• In the case of Chattey v Farndale [1998] 75 P&CR 298, the Court of Appeal extended the circumstances in which a purchaser’s lien would arise.
  • This case concerned purchasers, liens and planning permission.

Facts of the Case

  • C agreed to the creation of subunderleases. In this appeal they requested to reclaim their deposit fees after the company PWA became insolvent and D took the superior titles instead.

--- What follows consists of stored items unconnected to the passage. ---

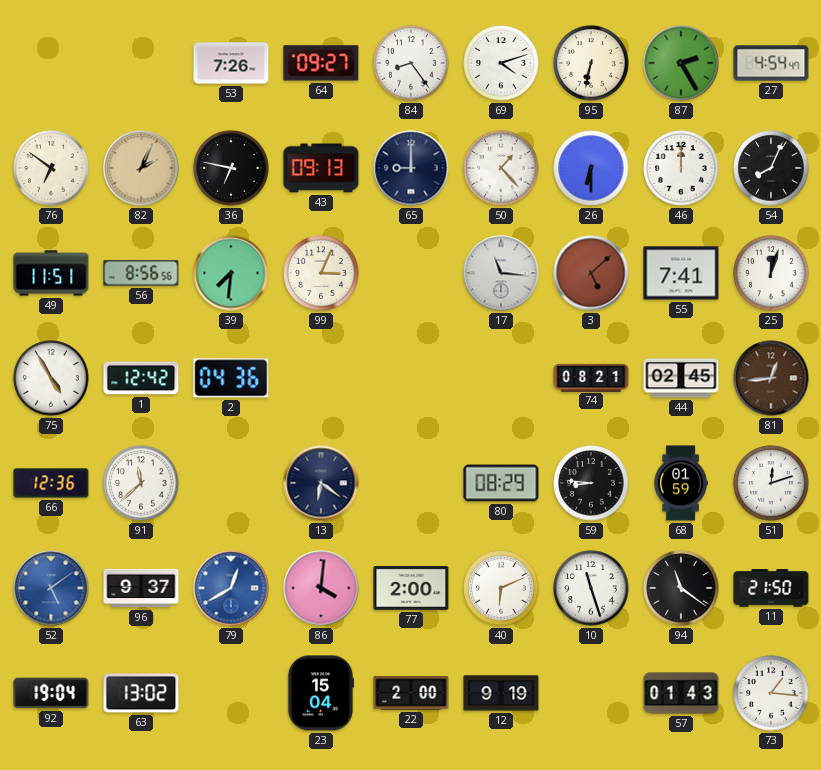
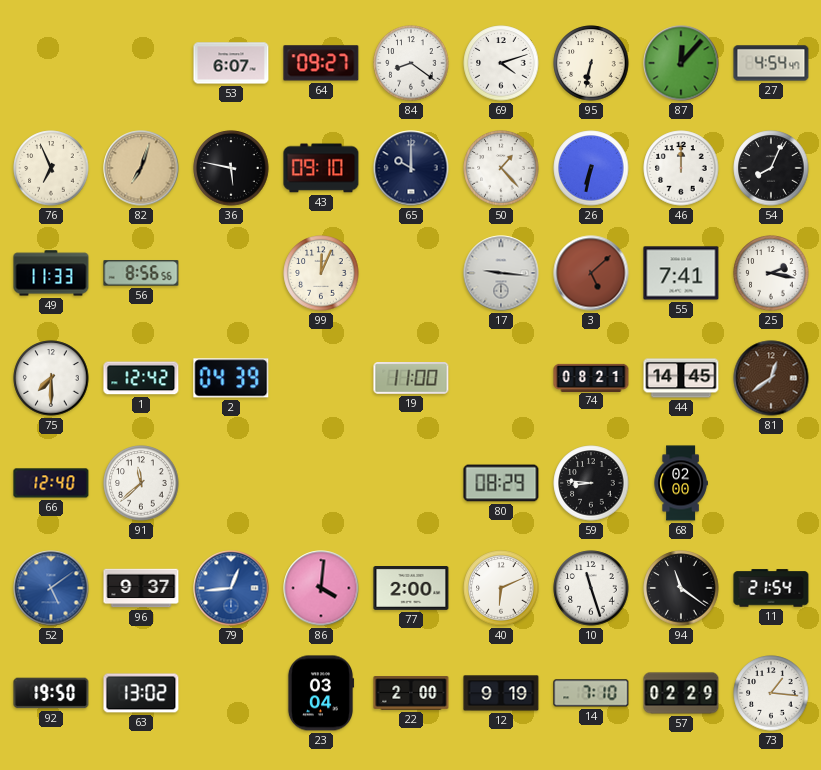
53: 7:26 -> 6:07
84: 8:24 -> 8:21
87: 2:25 -> 12:07
76: 6:51 -> 6:56
82: 2:04 -> 7:03
36: 6:47 -> 5:47
43: 09:13 -> 09:10
65: 9:00 -> 10:00
26: 6:30 -> 6:32
49: 11:51 -> 11:33
39: 7:31 -> none
99: 3:04 -> 12:04
17: 11:16 -> 9:16
25: 12:03 -> 2:17
75: 4:55 -> 7:30
2: 04:36 -> 04:39
19: none -> 11:00
44: 02:45 -> 14:45
81: 12:44 -> 12:39
66: 12:36 -> 12:40
13: 6:21 -> none
68: 01:59 -> 02:00
51: 12:12 -> none
79: 12:40 -> 12:44
11: 21:50 -> 21:54
92: 19:04 -> 19:50
23: 15:04 -> 03:04
14: none -> 7:10
57: 01:43 -> 02:29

  • Were the purchasers entitled to lien on property?
  • Did the purchasers’ rights extend to rights arising under contracts?
  • What was the extent to which the interest subsisted was subject to the lien?

Held by Court of Appeal

  • Appeal allowed – Mr Chattey is entitled to a lien over the property.

Morritt LJ

Equitable interest

  • The judge relied on Rose v Watson [1864] 33 LJ Ch 385 where it was established that “the purchaser’s beneficial or equitable ownership of the property arising in consequence of a contract to purchase land which is from the outset specifically enforceable is sufficient for the creation of the purchaser’s lien.”
  • “The purchaser has an equitable interest or estate in the land if he has a right to call for the legal estate, albeit future and conditional, which the vendor has no right to refuse. In this case the vendor was contractually bound to use his best endeavours to obtain a satisfactory planning consent on the grant of which the contract became unconditional. The equitable interest or estate of the purchaser was one which entitled him to seek specific relief in the form of injunctions so as to protect that right notwithstanding that a claim for specific performance might have been premature.”

The purchaser’s lien

  • “In my judgment, the circumstances in which a purchaser’s lien will arise are not limited to those in which the contract is or has been specifically enforceable but include those in which there is or has been a right to call for the legal estate whether presently, in the future or conditionally so as to give rise to the equitable interest or estate to which Sir George Jessel referred.”
  • “Once it is established that the existence of the lien is not restricted to cases where the purchaser has been entitled to specific performance the concept on which the objection is based disappears too. What is important is that the purchaser shall have had the right, whether present, future or conditional, to call for the legal estate. It would be absurd if the lien should be denied merely because that legal estate did not exist but another out of which the vendor would grant it did.”
  • D was not subject to obligations like constructive trusts.